Es war ein Teufelskreis und so sehr sie darüber nachdachte, sie kam auf keine Idee, wie sich nochmal alles drehen könnte. Sie schloss die Augen und versuchte, ihren Optimismus zurückzuerlangen. Es war bisher immer gegangen. Sie würde auch weiterhin Wege finden, ihren Kindern ein so unbeschwertes Leben wie möglich zu schenken. Genauso wie sie immer wieder Ideen haben würde, wie sie das Überleben im kommenden Monat sichern konnte.

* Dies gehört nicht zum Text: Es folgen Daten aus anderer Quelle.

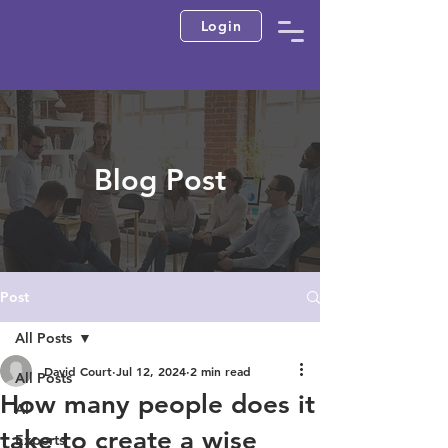
Login
Blog Post
Post
All Posts
David Court
Jul 12, 2024
2 min read
All Posts
How many people does it
AI
take to create a wise
Experts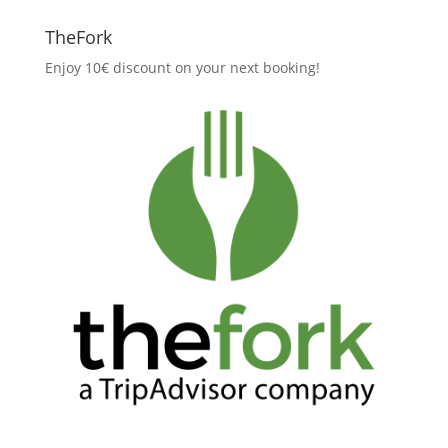
TheFork
Enjoy 10€ discount on your next booking!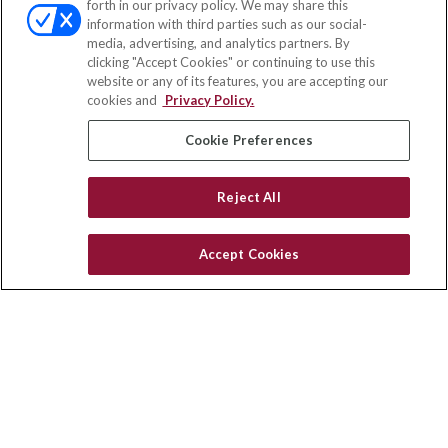
forth in our privacy policy. We may share this
Fax:
(651) 602-5661
information with third parties such as our social-
media, advertising, and analytics partners. By
10080 North Wolfe Road
clicking "Accept Cookies" or continuing to use this
SW3-100
website or any of its features, you are accepting our
Cupertino,
CA
95014
cookies and
Privacy Policy.
insurance@homeservices-ins.com
Cookie Preferences
Reject All
Quick Links
Latest Articles
Accept Cookies
All Videos
Privacy Policy
CA Privacy Notice
Accessibility
Terms of Use
Disclaimer
Blog
HomeServices Insurance Inc. d/b/a HomeServices Insurance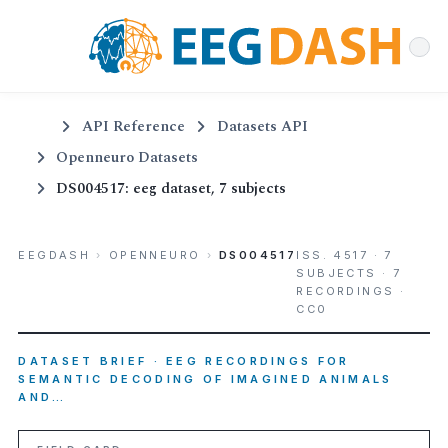
API Reference
Datasets API
Openneuro Datasets
DS004517: eeg dataset, 7 subjects
EEGDASH
›
OPENNEURO
›
DS004517
ISS. 4517 · 7
SUBJECTS · 7
RECORDINGS ·
CC0
DATASET BRIEF · EEG RECORDINGS FOR
SEMANTIC DECODING OF IMAGINED ANIMALS
AND…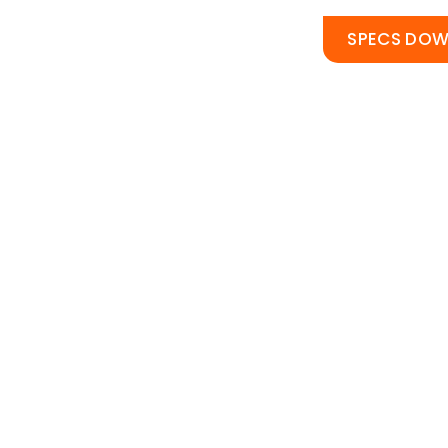
SPECS DO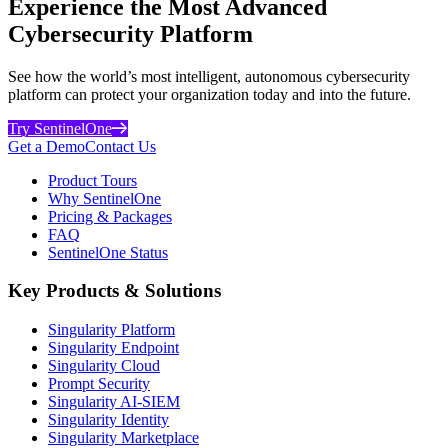
Experience the Most Advanced
Cybersecurity Platform
See how the world’s most intelligent, autonomous cybersecurity
platform can protect your organization today and into the future.
Try SentinelOne
Get a Demo
Contact Us
Product Tours
Why SentinelOne
Pricing & Packages
FAQ
SentinelOne Status
Key Products & Solutions
Singularity Platform
Singularity Endpoint
Singularity Cloud
Prompt Security
Singularity AI-SIEM
Singularity Identity
Singularity Marketplace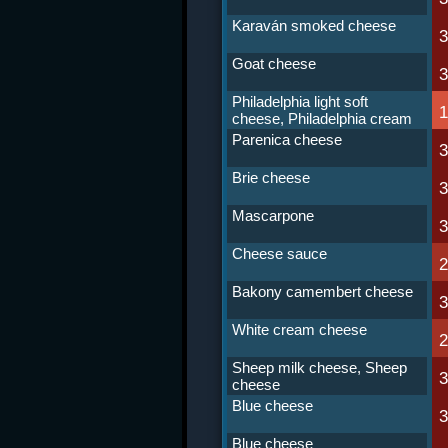
Karaván smoked cheese
Goat cheese
Philadelphia light soft
cheese, Philadelphia cream
cheese light
Parenica cheese
Brie cheese
Mascarpone
Cheese sauce
Bakony camembert cheese
White cream cheese
Sheep milk cheese, Sheep
cheese
Blue cheese
Blue cheese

Sie hatte das schon mal geschafft, allerdings war sie da noch ohne Nachwuchs gewesen. Dennoch, es war ihr ja nicht fremd. Zumindest nicht alles. Es gab weiterhin viele Unwägbarkeiten, doch das bedeutete wohl das Leben. Sie hatte Glück, sie waren gesund und munter. Sie war schon so weit gekommen, sie würde jetzt nicht nachlassen. Plötzlich drang der leise Gesang der Grillen zu ihr und sie konnte die Stimmung etwas abschütteln. Nicht komplett, aber etwas.

„Willst du gar nichts dazu sagen?", erkundigte sich ihre Freundin und sie schüttelte den Kopf.

Doch dann besann sie sich anders und sagte: „Ich mach mir auch Gedanken. Ich kann eure Ängste verstehen. Doch Jammern hilft auch nichts. Es nutzt auch nichts, sich von Furcht das zu vergällen, was schön ist. Morgen ist es vier Jahre her, dass ich meinen letzten Atemzug gemacht hab, doch ich bin hier. Und ich hab mir damals geschworen, dass ich mein Leben genießen werde, egal, was es für mich bereithält. Ich hab mein Leben komplett umgekrempelt und stehe weiterhin, obwohl es schwer war. Ich lasse nicht zu, dass meine Angst mich weiter lähmt."

Sie bemerkte, wie ihre Freunde sie verdutzt beobachteten, als sie sich von ihrem Stuhl erhob und sich zu den Kindern auf die Wiese gesellte, um mit ihnen Ball zu spielen. Stattdessen warf sich ihr Sohn ihr an die Brust und strahlte sie an. Sie lächelte zurück. Das kostete auch nichts. Freude gab es gratis, man musste sie nur in sein Leben lassen, dachte sie und sah den Kindern zu, die einfach ihr Zusammensein genossen. Als sie vor Übermut begannen, Purzelbäume und Räder zu schlagen, einfach, weil sie es konnten.

Sie registrierte, wie sich ihre Freunde langsam dazu gesellten und schaute verdutzt, als ihre engste Vertraute plötzlich rief: „Ok, scheiß drauf!"

Dann lachte sie laut auf und vergoss wieder einmal Tränen, weil ihre Freundin sich ebenfalls unter die Kinder mischte und versuchte, ein Rad zu schlagen. Sofort wurde ihr das Herz leichter und sie fühlte sich bestätigt: Sie würden alles schaffen, egal, was auf sie zukam.